Comédie de Roland Dubillard, mise en scène de Daniel Mesguich, avec Ulysse Barbry, Louise Coldefy, Johann Cuny, Lazare Herson-Macarel, Jeanne Lepers, Juliette Séjourné, Pierre Yvon et Damien Zanoly.
En avertissement à sa pièce "Le bain de vapeur", Roland Dubillard indique qu’il s’agit non d’une pièce de boulevard mais d’une "comédie de moeurs et d’un mélodrame, rempli de bruit et de fureur" mais également qu’il donne carte blanche au metteur en scène pour " raccourcir ou rallonger cette suite de catastrophes".
Avertissement entendu par Daniel Mesguich qui n’avait sans doute guère besoin de ce blanc-seing pour faire oeuvre créatrice en assurant sa mise en scène dans le cadre des représentations publiques des Journées de juin 2011 avec sa classe d’interprétation du Conservatoire National Supérieur d’Art Dramatique.

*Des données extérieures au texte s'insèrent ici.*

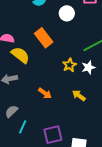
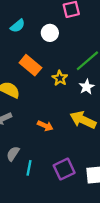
yellow star: (70, 65) -> (60, 78), moved
yellow arrow: (79, 95) -> (83, 120), size x1.6

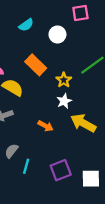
white star: (87, 87) -> (64, 101), moved

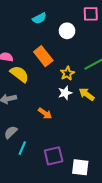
yellow arrow: (83, 123) -> (87, 94), moved, size x0.7

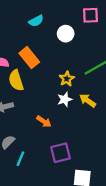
orange rectangle: (43, 56) -> (29, 58), moved
yellow semicircle: (19, 74) -> (16, 80), turned -144
purple square: (54, 156) -> (61, 153), moved

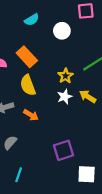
yellow semicircle: (16, 80) -> (28, 85), moved
orange arrow: (44, 122) -> (31, 115), moved
cyan line: (20, 159) -> (19, 175), moved

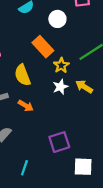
orange rectangle: (27, 57) -> (43, 47), moved
cyan line: (19, 175) -> (24, 168), moved

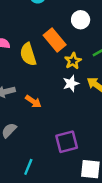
white circle: (57, 19) -> (81, 20), moved
yellow semicircle: (23, 75) -> (28, 54), moved

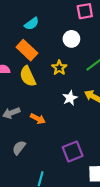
orange rectangle: (55, 40) -> (27, 50), moved
yellow star: (73, 61) -> (59, 68), moved

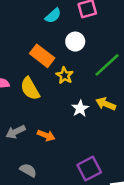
cyan semicircle: (32, 24) -> (53, 16), moved
orange rectangle: (27, 50) -> (42, 56), moved
gray semicircle: (19, 148) -> (28, 170), turned 88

L’opus, développé sur près de trois heures, s’avère une pépite jubilatoire menée de main de maître et excellemment interprétée par huit élèves judicieusement choisis au sein des promotions de 1ère et 2ème année.

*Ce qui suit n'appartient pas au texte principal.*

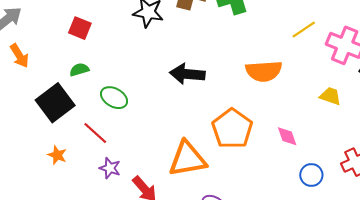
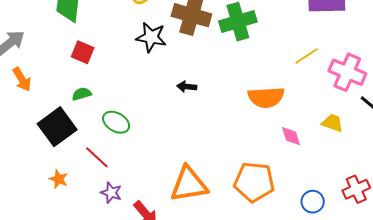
black arrow: (187, 74) -> (187, 87), moved, size x0.6
orange pentagon: (232, 129) -> (254, 182), moved, turned -30
pink diamond: (287, 136) -> (291, 136), moved

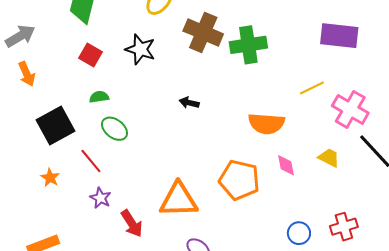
black star: (151, 37) -> (140, 49), moved
green semicircle: (82, 94) -> (99, 97), moved
orange pentagon: (254, 182) -> (239, 180), moved

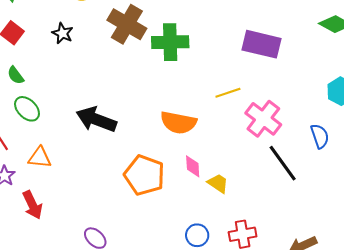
black star: (140, 49) -> (63, 33), size x0.7
green semicircle: (99, 97) -> (16, 75), turned -126
black arrow: (189, 103) -> (96, 119), moved, size x2.0
yellow trapezoid: (329, 158) -> (218, 183), moved
orange triangle: (179, 200) -> (40, 158), moved, size x0.6

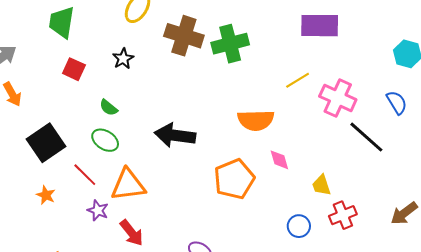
black star: (63, 33) -> (123, 59), turned 30
green semicircle: (16, 75) -> (108, 108), moved
orange triangle: (40, 158) -> (128, 185), size x1.5
orange pentagon: (144, 175) -> (234, 179), turned -30
yellow trapezoid: (218, 183) -> (321, 185), moved, turned -130

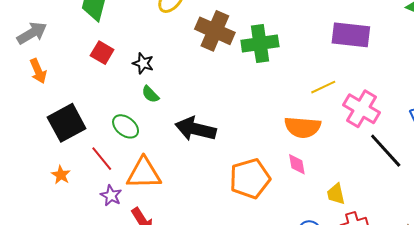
black star: (123, 59) -> (143, 63), moved, turned -30
green semicircle: (108, 108) -> (150, 94), moved
orange semicircle: (256, 120) -> (303, 127), moved

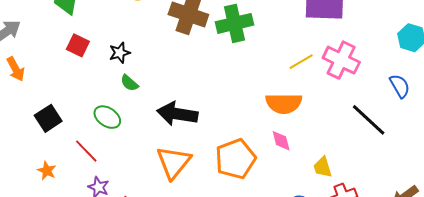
black star: (143, 63) -> (120, 53), turned -30
pink cross: (361, 109) -> (341, 60), moved
black square: (67, 123) -> (48, 118), size x0.7
orange triangle: (144, 173) -> (174, 162), moved, turned -45

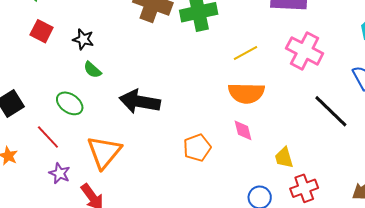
black star: (120, 53) -> (83, 39), turned 30
yellow line: (301, 62) -> (246, 53), moved
orange pentagon: (236, 159) -> (197, 148), size x0.7
orange triangle: (174, 162) -> (104, 152), moved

L’action et les intrigues, tournicotées à l’envi par le débridé imaginaire dubillardien, se déroulent dans le majestueux hall d’entrée d’un cossu établissement thermal fin 19ème, supporté par les deux colonnes doriques noires fétiches, et imbriquent tous les registres théâtraux pour constituer un terrain de jeu et de jeux inépuisables pour les comédiens, l’ensemble dans une langue foisonnante qui bouleverse les codes et les genres.

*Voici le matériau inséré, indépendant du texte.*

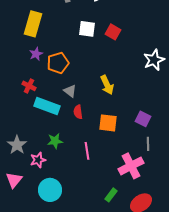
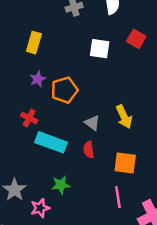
yellow rectangle: (33, 24) -> (34, 43), size x0.7
red square: (113, 32) -> (136, 39), moved
gray triangle: (70, 91) -> (92, 123), moved
pink line: (87, 151) -> (118, 197), moved

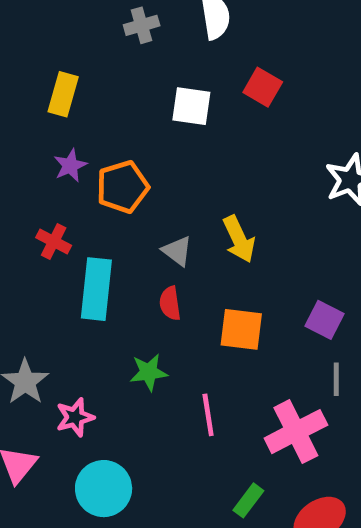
cyan rectangle: (51, 142) -> (96, 289), turned 76
green star: (61, 185) -> (149, 372), moved
pink line: (118, 197) -> (208, 415), moved

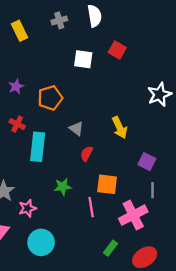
yellow rectangle: (63, 94) -> (19, 31), moved, turned -42
purple star: (70, 165) -> (16, 86), moved
yellow arrow: (239, 239) -> (120, 127), moved
red semicircle: (170, 303) -> (87, 154), moved, turned 35
orange square: (241, 329) -> (107, 184), moved

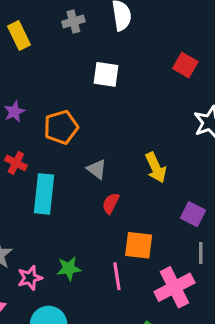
red square: (117, 50) -> (185, 65), moved
green star: (63, 187) -> (69, 269), moved

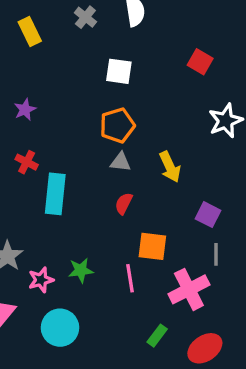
gray cross: (73, 22) -> (85, 17), turned -35
orange pentagon: (61, 127) -> (117, 125), moved
gray triangle: (97, 169) -> (121, 162), moved, turned -30

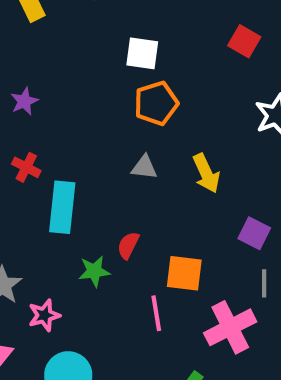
orange pentagon: (117, 125) -> (156, 103), moved
red semicircle: (124, 203) -> (128, 245), moved
green star: (81, 270) -> (94, 271), moved

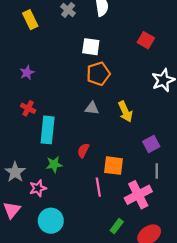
purple square: (254, 233) -> (151, 144), turned 35
green star: (94, 271) -> (54, 164), moved

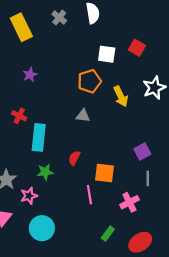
yellow rectangle: (30, 20) -> (21, 27), size x1.4
white square: (91, 47) -> (107, 54), moved
purple star: (27, 73) -> (30, 75), moved
yellow arrow: (125, 112) -> (121, 96), moved
pink cross: (138, 195) -> (129, 202), size x0.7

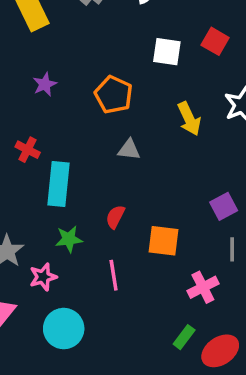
orange pentagon: (89, 81) -> (114, 95), moved, turned -30
pink line: (89, 195) -> (114, 275), moved
green rectangle: (108, 234) -> (184, 337), moved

Un commissaire Rouletabille (Lazare Herson-Macarel désopilant) mène une enquête obsessionnelle enquête sur la mort étrange, et non résolue, d’un conseiller, au nom évocateur de Spermiton (Ulysse Barbry), qui arrosait plusieurs maîtresses assortie de la disparition de son corps et de sa fortune constituée de 13 diamants intervenue au sein de cet établissement. Ce commissaire y croise une fidèle curiste qui fut sans doute sa maîtresse, la vicomtesse da (Louise Coldefy excellente) qui depuis vingt ans espère y trouver son amant, non pas le commissaire, mais un bellâtre pilote de course (Johann Cuny très juste) qui y séjourne effectivement.
Gontran, le groom histrionnique à l’identité shizoîde (Damien Zanoly éblouissant) à la recherche de son père inconnu, tombe amoureux de la fille de la vicomtesse, une jeune Fifi brin d’acier révolutionnaire (Juliette Séjourné explosive) , elle aussi en quête de paternité, qui se trouve être sa sœur sans l’être puisqu’elle n’est pas la fille de son père. Cela sous le regard plutôt louche d’une tenancière culbuto (Jeanne Lepers étonnante avec sa voix modulable) et d’un pseudo journaliste-bagagiste (Pierre Yvon épatant). C’est clair. Non ?
Aux allures de course folle, cours après moi que je t’attrape, le spectacle à l’abondant foisonnement mesguichéen, servi sur un rythme d’enfer et au dénouement apocalyptique, est maelstromique. Chaque scène, qui fonctionne comme un monde de loufoquerie et de folle humanité en quête d’identité et d’amour qui se prend les pieds dans le tapis, cueille, et pour son plus grand plaisir, chaque fois le spectateur par surprise.
Conclusion : un travail accompli regorgeant de trouvailles et jouissant d’une interprétation irréprochable.